И все же что-то было не так. Чувство неопределенности витало в воздухе. Я ощущала его, даже когда все вроде бы шло гладко, но утешала себя тем, что это всего лишь старое развлечение моей подруги: заставлять всех думать, будто за явным скрыто что-то тайное.

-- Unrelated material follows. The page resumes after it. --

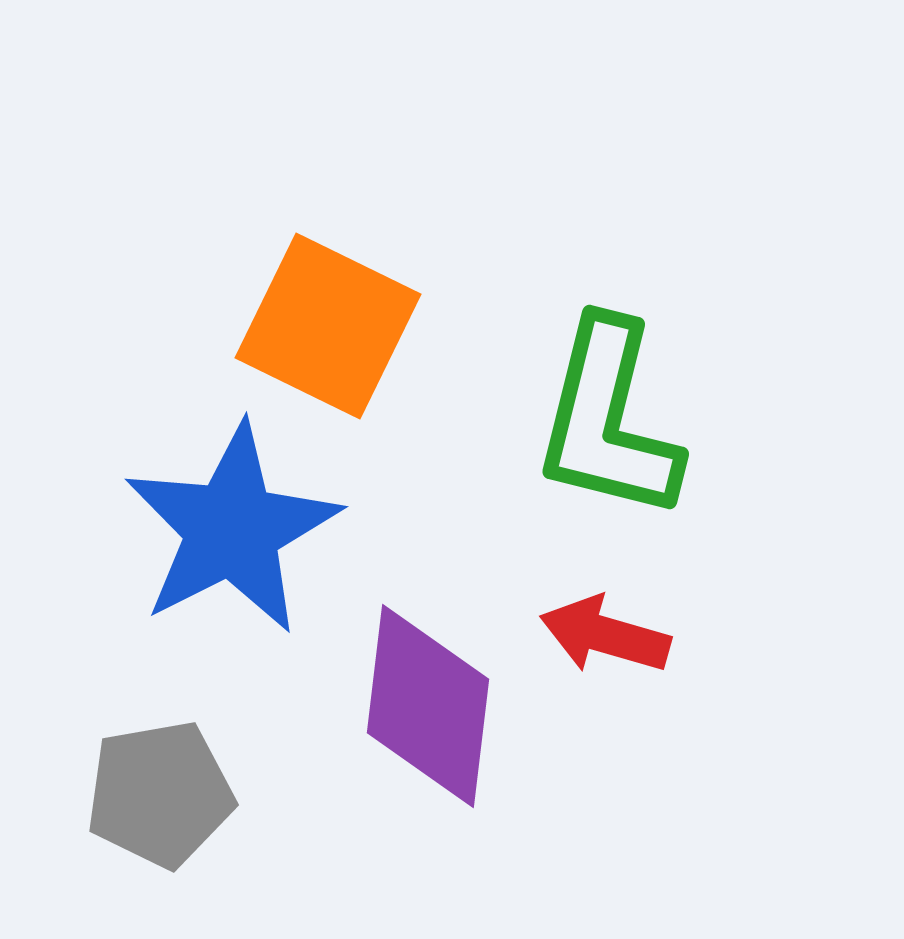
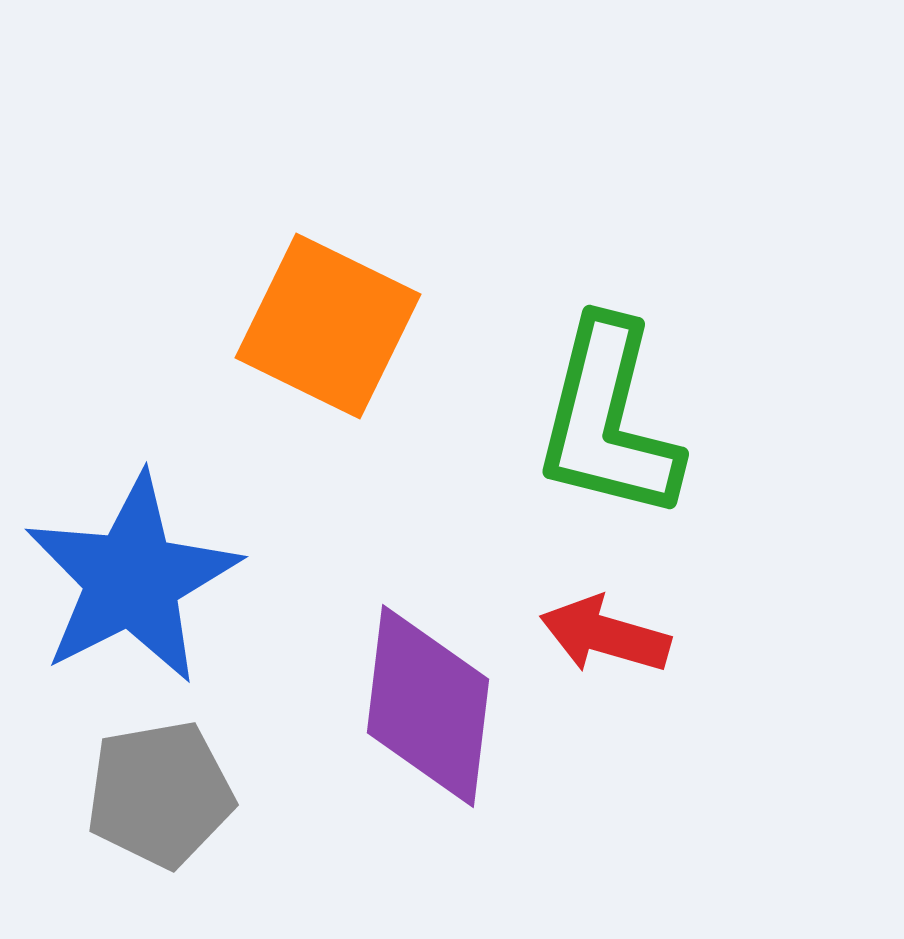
blue star: moved 100 px left, 50 px down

Однажды утром все там же, в Basic Sight, я перекинулась парой слов с Рино. Я много лет не видела его и теперь с трудом узнала. Он похудел, взгляд его потух. Он встретил меня излишне радостно и бросился щупать мне живот, будто он был резиновый. Он что-то говорил об ЭВМ и подчеркивал, что он тут многим заправляет. Потом на него напало что-то вроде приступа астмы, и он, хрипя, начал шепотом изрыгать проклятия в адрес сестры. Я попыталась успокоить его, хотела налить ему воды, но он просто подвел меня к закрытой двери ее кабинета, а сам убежал, как будто боялся, что она его отругает.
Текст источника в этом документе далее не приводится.